Republicans in 2009 made an intellectual breakthrough of sorts when they grasped that the conventional folk wisdom of Washington, which held that they risked public scorn if they refused to cooperate with a popular new president, had it backward. Americans don’t pay much attention to legislative details, Republicans realized. If some of them supported Obama’s proposals, they would only help the proposals seem more sensible. “It was absolutely critical that everybody be together,” Republican Senate leader Mitch McConnell later said, “because if the proponents of the bill were able to say it was bipartisan, it tended to convey to the public that this is okay.”

And so the Republican strategy during Obama’s first two years was almost total gridlock. Republican leaders aggressively pressured their members to withdraw support for any major Obama initiative, even denouncing ideas they themselves had previously endorsed. This obstruction strategy was not a novel invention; it was more of a Moneyball-esque ­refinement—one of those situations in which one team realizes how to play by the rules a little bit better.

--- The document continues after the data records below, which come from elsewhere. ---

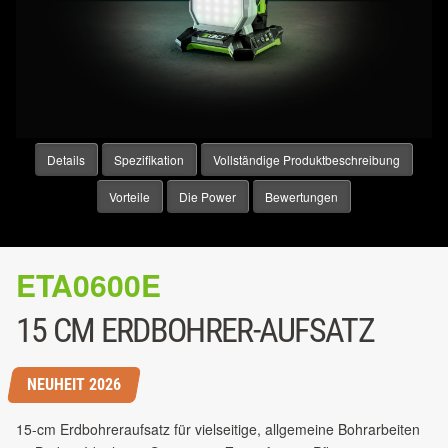
Details
Spezifikation
Vollständige Produktbeschreibung
Vorteile
Die Power
Bewertungen
ETA0600E
15 CM ERDBOHRER-AUFSATZ
NEUHEIT 2026
15-cm Erdbohreraufsatz für vielseitige, allgemeine Bohrarbeiten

Since the 2010 midterm elections, though, the Republican strategy has transmogrified from a particularly ruthless version of legislative opposition into one in which incidents of reckless behavior—tactics like hostage-taking, say, or economic or political sabotage—become more frequent each passing month. After they won the midterms, giddy Republicans took their victory not just as a check on Obama but as a full abrogation of his presidency. America had snapped out of the trance Obama had briefly cast over it in the haze of the financial crisis. As John Boehner announced the night he won back the House, “The president will find in our new majority the voice of the American people.”